When I began working at an in-house job after five years as a freelancer, I was shocked to see other employees texting away during meetings. They entered the conference room glued to their mobiles and rarely looked up from their devices as the meeting continued. Somehow they managed to make comments and answer questions without taking their eyes off the glowing presences in their palms.

I was witnessing the phenomenon of multitasking. Or what I thought was multitasking. Since then I have learned something.

Multitasking is not possible.

In our era of advanced information processing and connectivity, we think can we do it all, all the time. We relentlessly input this and output that, fingers darting across the surfaces of iPhones, iPods, laptops, or desktops. But what is called “multitasking” is actually not multitasking. According to John Medina, Ph.D., a developmental microbiologist and the author of Brain Rules:  “Research shows that we can’t multitask. We are biologically incapable of processing attention-rich inputs simultaneously.”

When we think we’re doing many things at once, we’re actually rapidly switching between tasks. As studies show, this behavior doesn’t save time or increase efficiency, but it does have one effect: it worsens performance. Multitasking also changes the way our brains are supposed to work.

Divide and…Be Conquered

When we pay attention to something, both the right and left sides of the prefrontal cortex in our brain are activated. The two sides work together, as well as coordinate messages with other areas of the brain to enhance performance. The posterior parietal lobe (behind the cerebral cortex) helps manage switching between tasks. Meanwhile, the anterior cingulate gyrus (above the corpus callosum, the bundle of nerve fibers that connects the two hemispheres of the brain) looks out for errors in our performance. The alliance between the two sides of prefrontal cortex is compromised when we multitask because then the left side of the brain focuses on one task and the right side focuses on the other.

Differences in brain activity between mono- and multitasking have been detected via brain imaging, as shown by a study conducted at the Institut National de la Santé et de la Recherche Médicale (INSERM) in Paris.1 Researchers measured brain patterns with magnetic resonance imaging (MRI) in study participants who had been asked to complete two tasks involving letter matching at the same time. When told they would be given a greater reward for completing one of the tasks, one side of the prefrontal cortex became more active. When told the reward would be larger for the other task, activity increased in the other side of the brain.

Do You Suffer from “Inattentional Blindness?”
People who talk on a cellphone while walking are much less cognizant of what’s around them—even when a startling image comes into view. One study found that passersby talking on their mobiles were much less likely to notice or remember a clown riding a unicycle past them than those not using a cellphone.

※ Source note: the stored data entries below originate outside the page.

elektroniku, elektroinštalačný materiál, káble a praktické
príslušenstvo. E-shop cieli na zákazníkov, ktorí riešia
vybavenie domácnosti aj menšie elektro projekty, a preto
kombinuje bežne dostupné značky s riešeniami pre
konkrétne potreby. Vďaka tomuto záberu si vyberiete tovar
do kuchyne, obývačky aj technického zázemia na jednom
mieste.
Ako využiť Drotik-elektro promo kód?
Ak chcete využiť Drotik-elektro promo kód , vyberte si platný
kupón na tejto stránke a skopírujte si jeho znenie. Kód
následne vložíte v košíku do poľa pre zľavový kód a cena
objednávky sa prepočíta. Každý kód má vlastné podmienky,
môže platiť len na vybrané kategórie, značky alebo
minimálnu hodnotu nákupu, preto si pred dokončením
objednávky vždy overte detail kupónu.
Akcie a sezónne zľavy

If the brain devotes one side of itself for each of two tasks, what happens when there are three tasks? When participants were asked to complete three, they often forgot one of the tasks altogether. They also made three times as many errors compared to handling two tasks.

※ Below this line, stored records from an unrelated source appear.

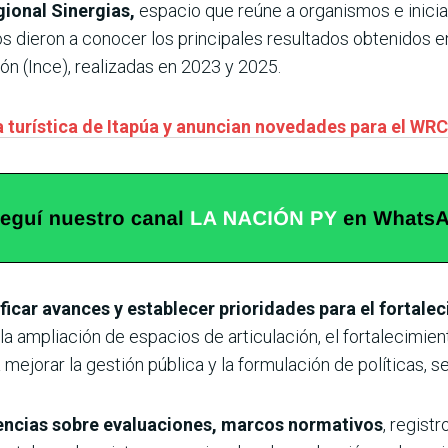
ional Sinergias,
espacio que reúne a organismos e inicia
cos dieron a conocer los principales resultados obtenidos e
n (Ince), realizadas en 2023 y 2025.
a turística de Itapúa y anuncian novedades para el WRC
ficar avances y establecer prioridades para el fortale
a ampliación de espacios de articulación, el fortalecimient
ejorar la gestión pública y la formulación de políticas, s
encias sobre evaluaciones, marcos normativos
, regist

Since switching happens so quickly that we barely perceive it, you might think it doesn’t matter. But when this tiny delay is repeated over and over, the inefficiency can add up. According to behavioral scientist Susan Weinschenk, Ph.D., in Psychology Today, even switches lasting only one-tenth of a second could reduce daily productivity by 40%.2

Relentless switching impairs our ability to filter out irrelevant stimuli and prioritize information, and it may cause us to favor one target of our attention over another without good reason. We may linger longer on what’s easier to take in, for example, even if the value of the content is low.

Shortening the attention span on a task also hampers our short-term memory, which can compromise learning. Typical scenario: someone who’s talking on the phone and trying to respond to an email at the same time. Less focus will be devoted to the conversation, so less of it will be remembered than if it was the sole focus.

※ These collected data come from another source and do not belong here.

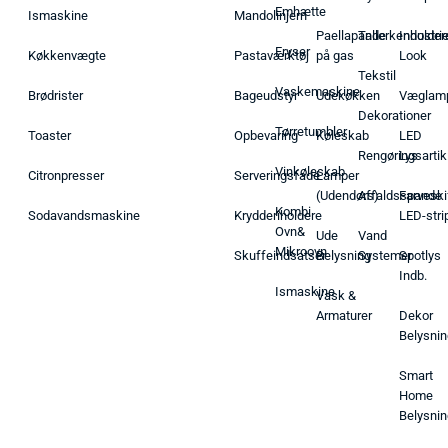
Emhætte
Ismaskine
Mandolinjern
Paellapande
Tallerkenholder
Industrie
Fryser
Køkkenvægte
Pastaværktøj
på gas
Look
Tekstil
Vaskemaskine
Brødrister
Bageudstyr
Udekøkken
Væglam
Dekorationer
Tørretumbler
Toaster
Opbevaring
Køleskab
LED
Rengøringsartik
Lys
Vinkøleskab
Citronpresser
Serveringsfade
Lamper
(Udendørs)
Affaldsspande
Farveski
Kombi
Sodavandsmaskine
Krydderiholdere
LED-stri
Ovn&
Ude
Vand
Mikroovn
Skuffeindsatser
Belysning
Systemer
Spotlys
Indb.
Ismaskine
Vask &
Armaturer
Dekor
Belysnin
Smart
Home
Belysnin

Multitasking Is Addictive Because It Makes Us Feel Good

Alas, multitasking is a tough habit to break. It’s very satisfying to think we are taking care of a lot of things in a short period of time, even though it’s an illusion. This feeling of satisfaction reinforces the behavior and makes multitasking more likely to be repeated.

In a study performed at Ohio State University,3 32 students were asked to monitor their use of all media and other activities for four weeks. Even though multitasking was found to have a negative effect on their study and work projects, the students tended to engage in it when doing cognitive tasks because it made them feel better emotionally. “This is worrisome because students begin to feel like they need to have the TV on or they need to continually check their text messages or computer while they do their homework,” noted Zheng Wang, Ph.D., an assistant professor of communications at Ohio State who led the study. “It’s not helping them, but they get an emotional reward that keeps them doing it.”

Do you think you might be spending too much time on Facebook, Google+, Twitter, Instagram, Pinterest, Vine, Snapchat, or any other social media when you have “real” work to do?

Here are 11 tips for cutting back:

  1. Take a daily time out. It can refresh the mind—and give your eyes and fingers a break—when you disconnect from mobile devices for at least part of the day. Try turning off your phone if the temptation to use it during a break is too great.
  2. Change the daily routine. Having the same routine every day can put you on autopilot, making you unaware of being in a continual multitasking mode. Organize your day into different times for different activities, and vary the routine from day to day to avoid getting into a rut.
  3. Go shopping without your mobile. Unless it’s essential for you to stay in touch when shopping or running an errand, try leaving your mobile device at home. You’ll probably take care of business faster if you do.
  4. Meditate. Turning off your devices and turning inward for some mindfulness can help you de-stress, as well as sharpen your focus once the session is over. Try a chanting meditation to get more senses involved and enhance your deep breathing.
  5. Take multitasking off the menu during mealtime. Working while you eat can be stressful and is not good for your digestion. Limiting mealtimes to just eating also tends to make you eat more slowly and have a greater appreciation of the sensual delights of food.
  6. Mute it once in a while. Is it really necessary to constantly be alerted every time you get a new email or text? Those little alarms may keep you connected, but they are also jarring and interrupting, adding jolts of stress to our already stressful lives.
  7. Check out the real world around you. Instead of remaining merged with your mobile when walking down the street or anywhere else, wake up and catch the scenery. Put the phone down, then look around, listen, and inhale deeply to give your senses a workout they won’t get when you stare at a digital display. You might just see something unforgettable (see sidebar).
  8. Make certain rooms at home mobile-free. Leave your device in a designated area when entering a mobile-free zone. It will be relaxing and you’ll be more likely to talk with family members or roommates.
  9. Don’t bring mobiles to meetings, unless truly necessary for the business at hand. You can’t fully focus on what’s going on in a meeting if constantly diverted by texts and emails.
  10. Take an exercise break…without your mobile. It’s a great way to de-stress from all the attempted multitasking. Be sure to shake your hands out to refresh them from all their poking.
  11. Read more things in print. A book, magazine, or newspaper…it doesn’t matter. If you’re not reading something online, you won’t be as tempted to take a peek at your email or texts. You’ll absorb more of what you’re reading.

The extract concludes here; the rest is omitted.